» ASSIGNMENT
Lines in the entries below where the word "memenuhi" shows up should each be copied.

-- EXERCISE MATERIALS follows --

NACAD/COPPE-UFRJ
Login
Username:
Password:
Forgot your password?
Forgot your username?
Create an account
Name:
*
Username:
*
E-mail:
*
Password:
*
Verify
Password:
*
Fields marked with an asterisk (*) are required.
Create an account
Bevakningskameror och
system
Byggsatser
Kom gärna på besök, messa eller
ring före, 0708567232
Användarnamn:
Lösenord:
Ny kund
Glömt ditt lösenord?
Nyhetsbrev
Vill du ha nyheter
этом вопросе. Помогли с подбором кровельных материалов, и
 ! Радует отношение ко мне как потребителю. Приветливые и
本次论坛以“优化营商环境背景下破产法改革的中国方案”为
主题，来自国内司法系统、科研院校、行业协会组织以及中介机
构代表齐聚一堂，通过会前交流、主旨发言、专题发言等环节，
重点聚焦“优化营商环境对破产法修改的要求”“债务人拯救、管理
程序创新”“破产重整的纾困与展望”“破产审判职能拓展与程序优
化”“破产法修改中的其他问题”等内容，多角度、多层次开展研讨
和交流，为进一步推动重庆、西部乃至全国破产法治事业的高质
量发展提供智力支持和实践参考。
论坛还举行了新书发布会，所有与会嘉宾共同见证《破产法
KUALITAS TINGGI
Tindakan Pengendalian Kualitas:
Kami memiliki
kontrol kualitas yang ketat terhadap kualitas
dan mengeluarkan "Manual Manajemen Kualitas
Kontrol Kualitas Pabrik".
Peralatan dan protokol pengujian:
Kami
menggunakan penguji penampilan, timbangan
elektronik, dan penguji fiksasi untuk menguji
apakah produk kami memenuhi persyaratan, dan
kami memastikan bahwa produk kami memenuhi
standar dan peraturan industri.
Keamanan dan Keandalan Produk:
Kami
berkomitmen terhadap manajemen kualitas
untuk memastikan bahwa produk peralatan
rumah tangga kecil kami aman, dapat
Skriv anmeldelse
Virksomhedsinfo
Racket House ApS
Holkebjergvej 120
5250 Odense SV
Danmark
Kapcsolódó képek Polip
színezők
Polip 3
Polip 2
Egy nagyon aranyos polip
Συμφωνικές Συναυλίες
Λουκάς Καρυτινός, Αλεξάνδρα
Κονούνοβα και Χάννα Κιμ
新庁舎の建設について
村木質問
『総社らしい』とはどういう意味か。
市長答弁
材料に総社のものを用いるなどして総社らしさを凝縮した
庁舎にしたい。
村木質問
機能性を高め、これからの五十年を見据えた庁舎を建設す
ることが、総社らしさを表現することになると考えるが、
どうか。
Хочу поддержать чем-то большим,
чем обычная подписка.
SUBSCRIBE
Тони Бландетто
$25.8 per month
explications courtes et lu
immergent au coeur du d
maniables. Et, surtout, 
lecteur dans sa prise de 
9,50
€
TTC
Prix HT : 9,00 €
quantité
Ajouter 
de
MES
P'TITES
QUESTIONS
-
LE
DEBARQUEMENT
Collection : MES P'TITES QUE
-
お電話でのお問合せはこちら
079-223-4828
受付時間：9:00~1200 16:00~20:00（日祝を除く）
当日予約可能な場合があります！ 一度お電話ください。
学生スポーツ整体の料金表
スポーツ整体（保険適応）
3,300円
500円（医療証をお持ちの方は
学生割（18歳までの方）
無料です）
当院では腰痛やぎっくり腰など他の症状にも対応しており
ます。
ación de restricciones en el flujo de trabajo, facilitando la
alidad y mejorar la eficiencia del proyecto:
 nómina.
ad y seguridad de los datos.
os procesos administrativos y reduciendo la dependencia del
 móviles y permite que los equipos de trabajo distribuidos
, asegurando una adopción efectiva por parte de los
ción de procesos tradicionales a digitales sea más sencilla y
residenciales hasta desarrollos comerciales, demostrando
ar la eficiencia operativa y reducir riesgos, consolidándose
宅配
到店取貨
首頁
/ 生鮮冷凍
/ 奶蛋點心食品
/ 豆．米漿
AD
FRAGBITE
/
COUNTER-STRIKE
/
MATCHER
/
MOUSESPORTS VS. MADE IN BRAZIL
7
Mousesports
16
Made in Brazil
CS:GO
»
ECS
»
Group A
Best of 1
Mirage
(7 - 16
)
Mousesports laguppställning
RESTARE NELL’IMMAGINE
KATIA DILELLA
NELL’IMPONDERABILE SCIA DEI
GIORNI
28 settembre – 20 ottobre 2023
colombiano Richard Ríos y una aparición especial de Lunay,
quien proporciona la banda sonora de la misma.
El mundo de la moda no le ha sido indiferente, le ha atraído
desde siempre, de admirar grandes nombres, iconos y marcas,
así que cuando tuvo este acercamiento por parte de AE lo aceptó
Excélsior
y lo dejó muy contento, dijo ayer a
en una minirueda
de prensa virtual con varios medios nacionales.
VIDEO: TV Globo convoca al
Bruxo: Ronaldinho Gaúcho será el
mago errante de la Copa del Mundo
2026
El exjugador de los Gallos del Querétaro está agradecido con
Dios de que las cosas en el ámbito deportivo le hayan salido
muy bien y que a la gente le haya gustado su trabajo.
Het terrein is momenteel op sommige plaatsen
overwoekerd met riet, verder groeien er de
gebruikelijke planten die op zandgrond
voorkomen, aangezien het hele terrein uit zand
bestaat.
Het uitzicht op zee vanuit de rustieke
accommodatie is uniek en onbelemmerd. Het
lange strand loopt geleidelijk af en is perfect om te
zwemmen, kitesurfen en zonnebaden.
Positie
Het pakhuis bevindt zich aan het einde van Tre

-- EXERCISE MATERIALS concluded --

» ANSWER TO THIS PROBLEM
apakah produk kami memenuhi persyaratan, dan
kami memastikan bahwa produk kami memenuhi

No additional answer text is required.